E sebbene ci siano contestazioni circa la professione di prostituta delle modelle spesso usate per la Vergine, ciò che desta maggiore sorpresa e ammirazione tuttora è il realismo che pervade le opere di Michelangelo, proprio come il Concilio di Trento – 1545 – prescriveva: il realismo delle immagini sacre per sostenere il credo dei fedeli.
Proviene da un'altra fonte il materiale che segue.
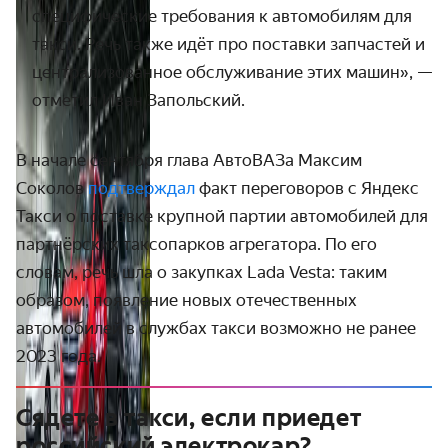
специфические требования к автомобилям для
такси. Речь также идёт про поставки запчастей и
централизованное обслуживание этих машин», —
отметил Иван Запольский.
В начале сентября глава АвтоВАЗа Максим
Соколов
подтверждал
факт переговоров с Яндекс
Такси о поставке крупной партии автомобилей для
партнёрских таксопарков агрегатора. По его
словам, речь шла о закупках Lada Vesta: таким
образом, появление новых отечественных
автомобилей в службах такси возможно не ранее
2023 года.
Сядете в такси, если приедет
российский электрокар?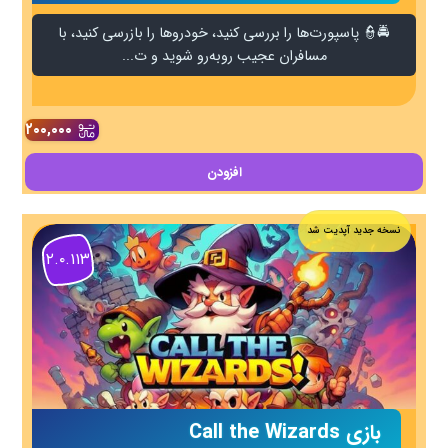
🚔👮 پاسپورت‌ها را بررسی کنید، خودروها را بازرسی کنید، با
مسافران عجیب روبه‌رو شوید و ت...
۲۰۰,۰۰۰
افزودن
نسخه جدید آپدیت شد
۲.۰.۱۱۳
بازی Call the Wizards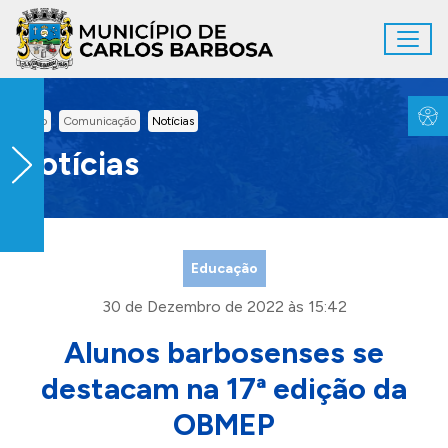
Ir para conteúdo principal
Toggl
Conteúdo Principal
Inicio
Comunicação
Notícias
Notícias
Educação
30 de Dezembro de 2022 às 15:42
Alunos barbosenses se
destacam na 17ª edição da
OBMEP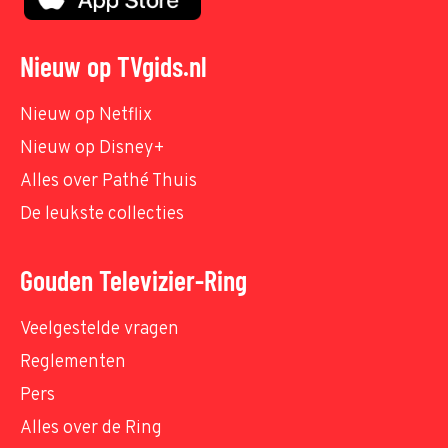
Nieuw op TVgids.nl
Nieuw op Netflix
Nieuw op Disney+
Alles over Pathé Thuis
De leukste collecties
Gouden Televizier-Ring
Veelgestelde vragen
Reglementen
Pers
Alles over de Ring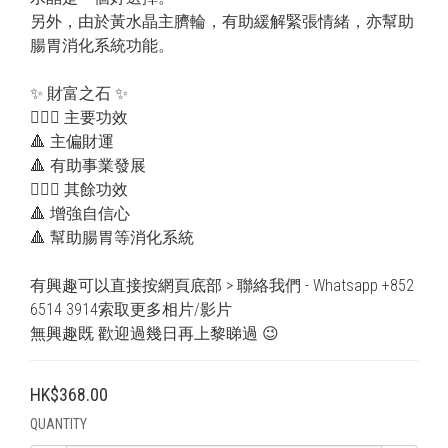
另外，由於黃水晶主臍輪，有助緩解緊張情緒，亦幫助
腸胃消化系統功能。
✨ 財富之石 ✨
💁🏻‍♀ 主要功效
🔺 主偏財運
🔺 有助事業發展
💁🏻‍♂ 其餘功效
🔺 增強自信心
🔺 幫助腸胃等消化系統
有興趣可以直接按網頁底部 > 聯絡我們 - Whatsapp +852 
6514 3914索取更多相片/影片
無興趣既 歡迎過幾日再上黎睇過 😉
HK$368.00
QUANTITY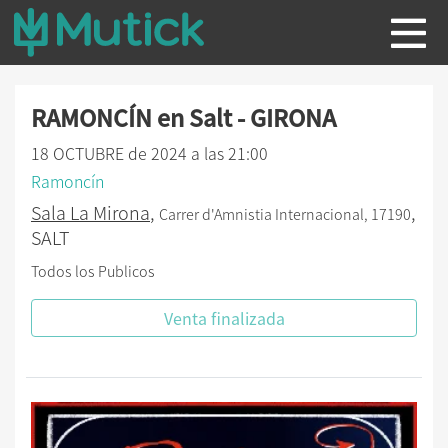
RAMONCÍN en Salt - GIRONA
18 OCTUBRE de 2024 a las 21:00
Ramoncín
Sala La Mirona
,
,
Carrer d'Amnistia Internacional, 17190
SALT
Todos los Publicos
Venta finalizada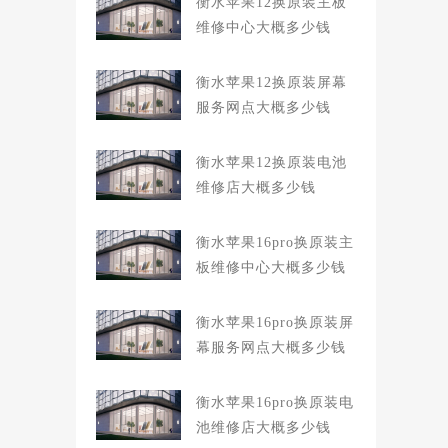
衡水苹果12换原装主板
维修中心大概多少钱
衡水苹果12换原装屏幕
服务网点大概多少钱
衡水苹果12换原装电池
维修店大概多少钱
衡水苹果16pro换原装主
板维修中心大概多少钱
衡水苹果16pro换原装屏
幕服务网点大概多少钱
衡水苹果16pro换原装电
池维修店大概多少钱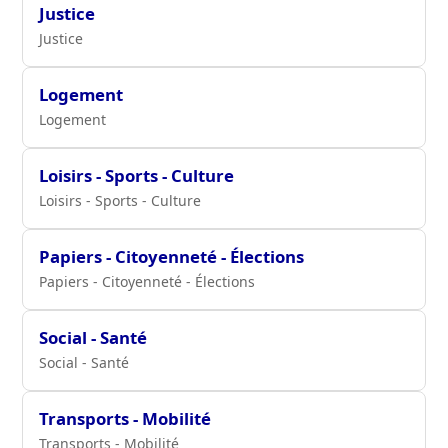
Justice
Justice
Logement
Logement
Loisirs - Sports - Culture
Loisirs - Sports - Culture
Papiers - Citoyenneté - Élections
Papiers - Citoyenneté - Élections
Social - Santé
Social - Santé
Transports - Mobilité
Transports - Mobilité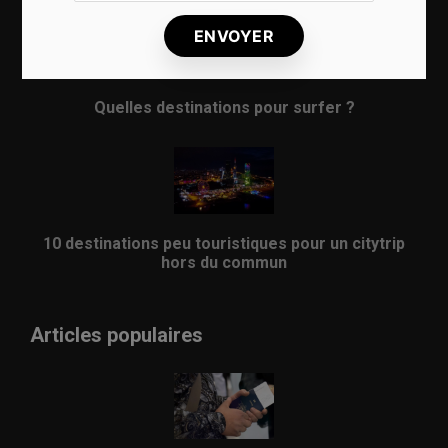
Quelles destinations pour surfer ?
10 destinations peu touristiques pour un citytrip
hors du commun
Articles populaires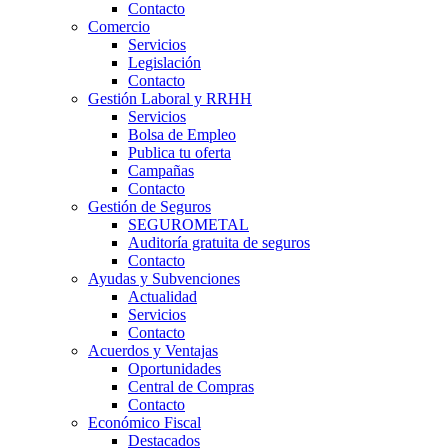
Contacto
Comercio
Servicios
Legislación
Contacto
Gestión Laboral y RRHH
Servicios
Bolsa de Empleo
Publica tu oferta
Campañas
Contacto
Gestión de Seguros
SEGUROMETAL
Auditoría gratuita de seguros
Contacto
Ayudas y Subvenciones
Actualidad
Servicios
Contacto
Acuerdos y Ventajas
Oportunidades
Central de Compras
Contacto
Económico Fiscal
Destacados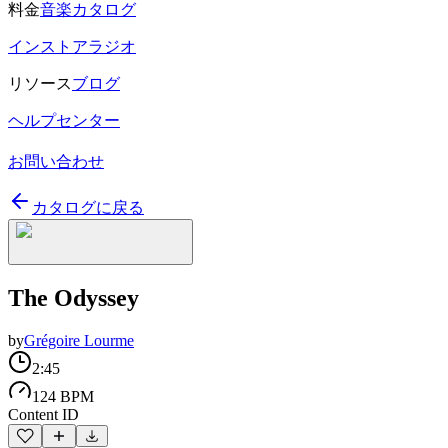
料金
音楽カタログ
インストアラジオ
リソース
ブログ
ヘルプセンター
お問い合わせ
カタログに戻る
The Odyssey
by
Grégoire Lourme
2:45
124 BPM
Content ID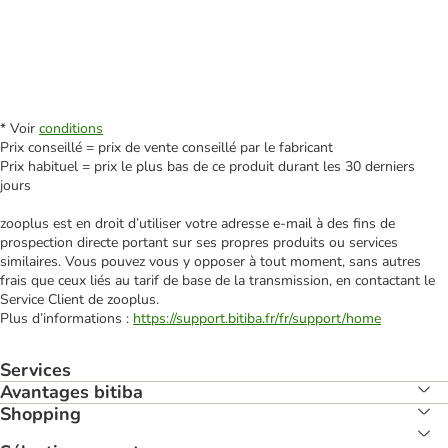
* Voir
conditions
Prix conseillé = prix de vente conseillé par le fabricant
Prix habituel = prix le plus bas de ce produit durant les 30 derniers
jours
zooplus est en droit d’utiliser votre adresse e‑mail à des fins de
prospection directe portant sur ses propres produits ou services
similaires. Vous pouvez vous y opposer à tout moment, sans autres
frais que ceux liés au tarif de base de la transmission, en contactant le
Service Client de zooplus.
Plus d’informations :
https://support.bitiba.fr/fr/support/home
Services
Avantages bitiba
Shopping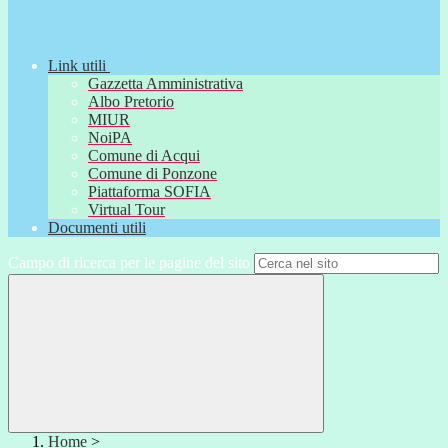
Link utili
Gazzetta Amministrativa
Albo Pretorio
MIUR
NoiPA
Comune di Acqui
Comune di Ponzone
Piattaforma SOFIA
Virtual Tour
Documenti utili
Campo di ricerca per le pagine del sito
Home
>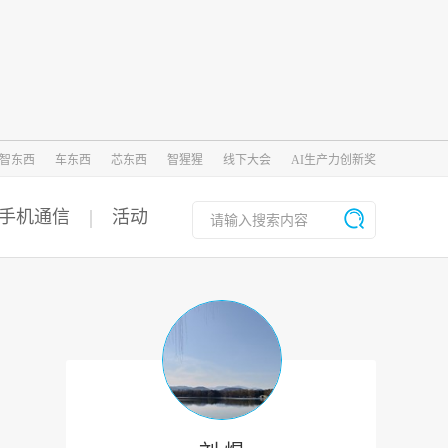
智东西
车东西
芯东西
智猩猩
线下大会
AI生产力创新奖
手机通信
活动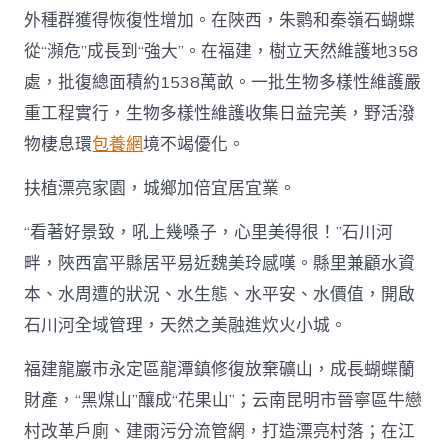
外種群獲得恢復性增加。在陜西，朱鹮和秦嶺石蝴蝶
從“瀕危”成長到“強大”。在福建，樹立天然維護地358
處，批復總面積約1538萬畝。一批生物多樣性維護嚴
重工程實行，生物多樣性維護收集日益完美，野活潑
物棲息環
包養網
境不竭優化。
扶植漂亮家園，城鄉加倍宜居宜業。
“看著好景致，吼上幾嗓子，心里美得很！”石川河
畔，陜西富平縣居平易近魏美玲感嘆。縣里兼顧水資
本、水周遭的狀況、水生態、水平安、水價值，開啟
石川河全域管理，天然之美融進炊火小城。
福建龍巖市永定區龍潭鎮修復放棄礦山，成長蝴蝶蘭
財產，“黑煤山”釀成“花果山”；云南昆明市晉寧區牛戀
村改革戶廁、建雨污分流管網，打造漂亮村落；在江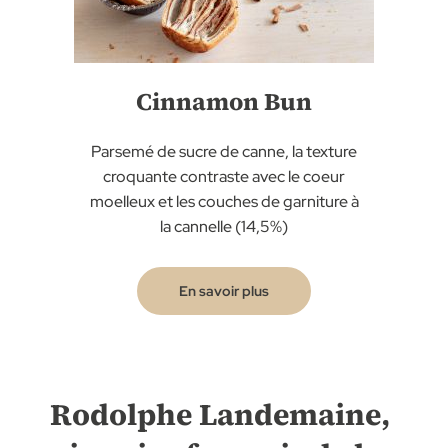
Cinnamon Bun
Parsemé de sucre de canne, la texture
croquante contraste avec le coeur
moelleux et les couches de garniture à
la cannelle (14,5%)
En savoir plus
Rodolphe Landemaine,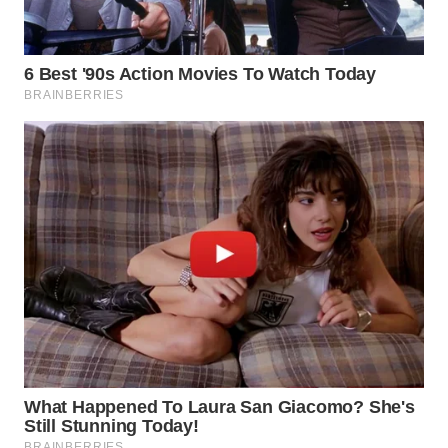
WN
BOGOR
WN
DEPOK
WN
TAPANULI
UTARA
WN
SAMOSIR
WN
PADANG
LAWAS
WN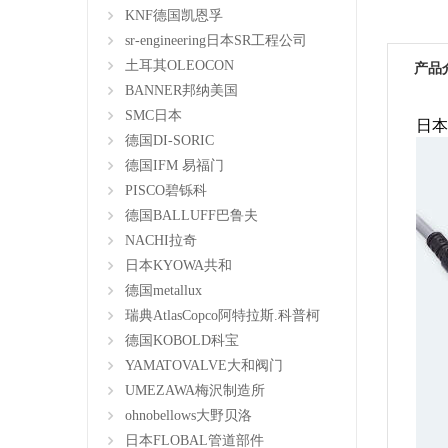
KNF德国凯恩孚
sr-engineering日本SR工程公司
土耳其OLEOCON
产品
BANNER邦纳美国
SMC日本
日本
德国DI-SORIC
德国IFM 易福门
PISCO碧铄科
德国BALLUFF巴鲁夫
NACHI拉奇
日本KYOWA共和
德国metallux
瑞典AtlasCopco阿特拉斯.科普柯
德国KOBOLD科宝
YAMATOVALVE大和阀门
UMEZAWA梅沢制造所
ohnobellows大野贝洛
日本FLOBAL管道部件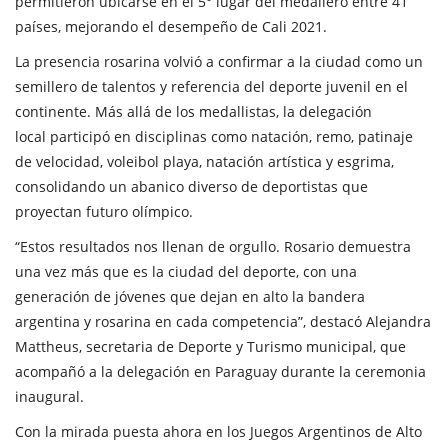
permitieron ubicarse en el 5° lugar del medallero entre 41
países, mejorando el desempeño de Cali 2021.
La presencia rosarina volvió a confirmar a la ciudad como un
semillero de talentos y referencia del deporte juvenil en el
continente. Más allá de los medallistas, la delegación
local participó en disciplinas como natación, remo, patinaje
de velocidad, voleibol playa, natación artística y esgrima,
consolidando un abanico diverso de deportistas que
proyectan futuro olímpico.
“Estos resultados nos llenan de orgullo. Rosario demuestra
una vez más que es la ciudad del deporte, con una
generación de jóvenes que dejan en alto la bandera
argentina y rosarina en cada competencia”, destacó Alejandra
Mattheus, secretaria de Deporte y Turismo municipal, que
acompañó a la delegación en Paraguay durante la ceremonia
inaugural.
Con la mirada puesta ahora en los Juegos Argentinos de Alto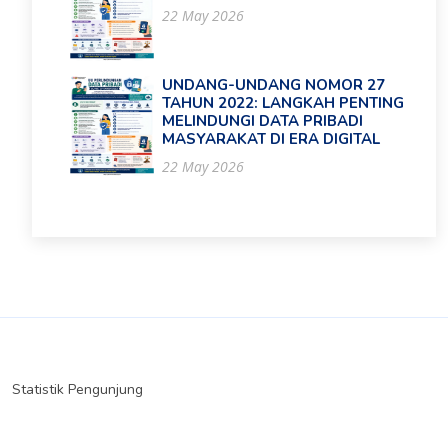
22 May 2026
UNDANG-UNDANG NOMOR 27
TAHUN 2022: LANGKAH PENTING
MELINDUNGI DATA PRIBADI
MASYARAKAT DI ERA DIGITAL
22 May 2026
Statistik Pengunjung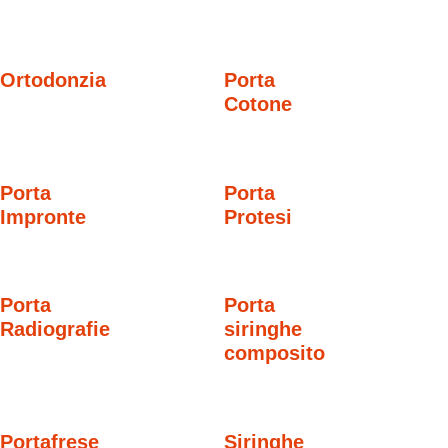
Ortodonzia
Porta
Cotone
Porta
Porta
Impronte
Protesi
Porta
Porta
Radiografie
siringhe
composito
Portafrese
Siringhe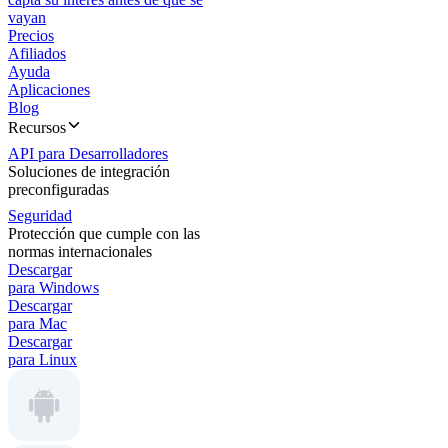
vayan
Precios
Afiliados
Ayuda
Aplicaciones
Blog
Recursos
API para Desarrolladores
Soluciones de integración
preconfiguradas
Seguridad
Protección que cumple con las
normas internacionales
Descargar
para Windows
Descargar
para Mac
Descargar
para Linux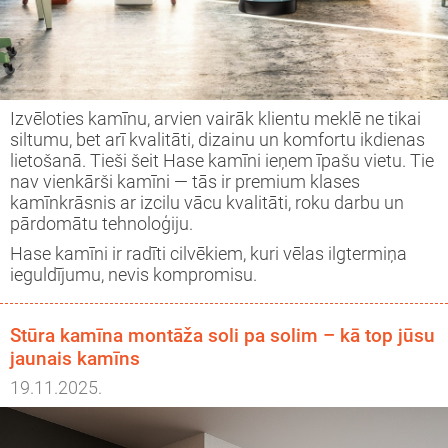
Izvēloties kamīnu, arvien vairāk klientu meklē ne tikai
siltumu, bet arī kvalitāti, dizainu un komfortu ikdienas
lietošanā. Tieši šeit Hase kamīni ieņem īpašu vietu. Tie
nav vienkārši kamīni — tās ir premium klases
kamīnkrāsnis ar izcilu vācu kvalitāti, roku darbu un
pārdomātu tehnoloģiju.
Hase kamīni ir radīti cilvēkiem, kuri vēlas ilgtermiņa
ieguldījumu, nevis kompromisu.
Stūra kamīna montāža soli pa solim – kā top jūsu
jaunais kamīns
19.11.2025.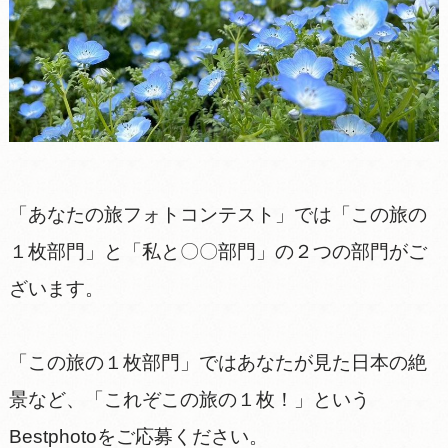
「あなたの旅フォトコンテスト」では「この旅の
１枚部門」と「私と〇〇部門」の２つの部門がご
ざいます。
「この旅の１枚部門」ではあなたが見た日本の絶
景など、「これぞこの旅の１枚！」という
Bestphotoをご応募ください。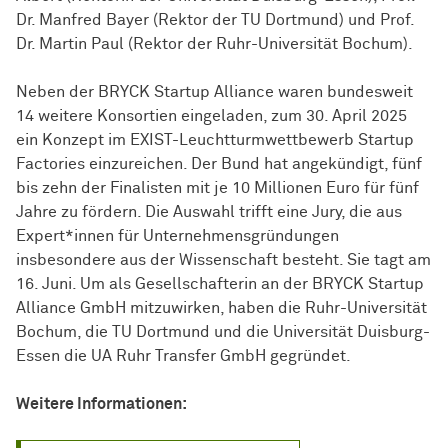
Dr. Manfred Bayer (Rektor der TU Dortmund) und Prof.
Dr. Martin Paul (Rektor der Ruhr-Universität Bochum).
Neben der BRYCK Startup Alliance waren bundesweit
14 weitere Konsortien eingeladen, zum 30. April 2025
ein Konzept im EXIST-Leuchtturmwettbewerb Startup
Factories einzureichen. Der Bund hat angekündigt, fünf
bis zehn der Finalisten mit je 10 Millionen Euro für fünf
Jahre zu fördern. Die Auswahl trifft eine Jury, die aus
Expert*innen für Unternehmensgründungen
insbesondere aus der Wissenschaft besteht. Sie tagt am
16. Juni. Um als Gesellschafterin an der BRYCK Startup
Alliance GmbH mitzuwirken, haben die Ruhr-Universität
Bochum, die TU Dortmund und die Universität Duisburg-
Essen die UA Ruhr Transfer GmbH gegründet.
Weitere Informationen: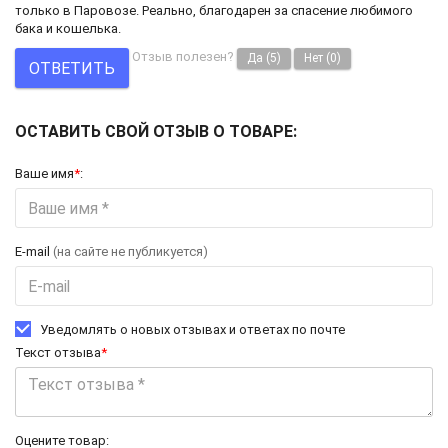
только в Паровозе. Реально, благодарен за спасение любимого
бака и кошелька.
Отзыв полезен?
Да
(5)
Нет
(0)
ОТВЕТИТЬ
ОСТАВИТЬ СВОЙ ОТЗЫВ О ТОВАРЕ:
Ваше имя
*
:
E-mail
(на сайте не публикуется)
Уведомлять о новых отзывах и ответах по почте
Текст отзыва
*
Оцените товар: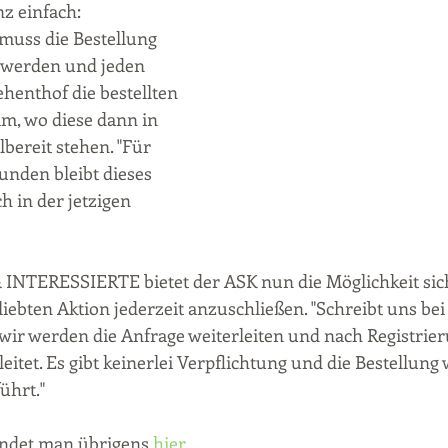
nz einfach:
muss die Bestellung 
 werden und jeden 
ehenthof die bestellten 
m, wo diese dann in 
ereit stehen. "Für 
Kunden bleibt dieses 
h in der jetzigen 
TERESSIERTE bietet der ASK nun die Möglichkeit sich
iebten Aktion jederzeit anzuschließen. "Schreibt uns bei 
- wir werden die Anfrage weiterleiten und nach Registrie
eitet. Es gibt keinerlei Verpflichtung und die Bestellung 
ührt."
 findet man übrigens 
hier ...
Eccolo, lo scandaloso Merisi: un uomo che illuminando alcuni episodi della vita della Chiesa cerca di gettare luce sulla sua vita precaria. Ottimo il testo teatrale in cui Marcantonio Gallo e Frate Carlo Roberto (autore) si sono alternati per dare voce ai personaggi che hanno interpretato, servendosi di parole per infondere luce, quella luce, la Grazia di Dio, la stessa luce che pervade le opere di Michelangelo, e che raggiunge l’uomo in ogni situazione della sua esistenza, perfino nelle più squallide perché: “non c’è peccato che non possa essere redento”. 

Una storia, quella di Michelangelo, che insieme alle altre quattro tracciano una sorta di “mappa di emozioni ” che il TeatroDellePietre utilizza per raccontare l’amore in tutte le sue sfaccettature, il silenzio, la paura di lasciarsi andare e di comunicare davvero, la ricerca dell’io più profondo e nascosto, quello che nel tempo in cui viviamo spesso non mostriamo a nessuno. La rassegna, che vede il TeatroDellePietre in suggestivi luoghi sacri, mette in scena un “teatro senza spettacolo” fatto di parole e storie interiori, che ben si adattano ai luoghi che le ospitano.

Il prossimo appuntamento è previsto il 27 febbraio nella Cattedrale di Brindisi con “Silenzi: conversazioni con un amico immaginario” in cui Gallo e Cito, che firmano la drammaturgia di tutti gli appuntamenti, racconteranno a modo loro passioni, rimorsi, paure e molto altro parlando appunto, ad un amico immaginario. Ma che succede se l’amico si rivela essere altro?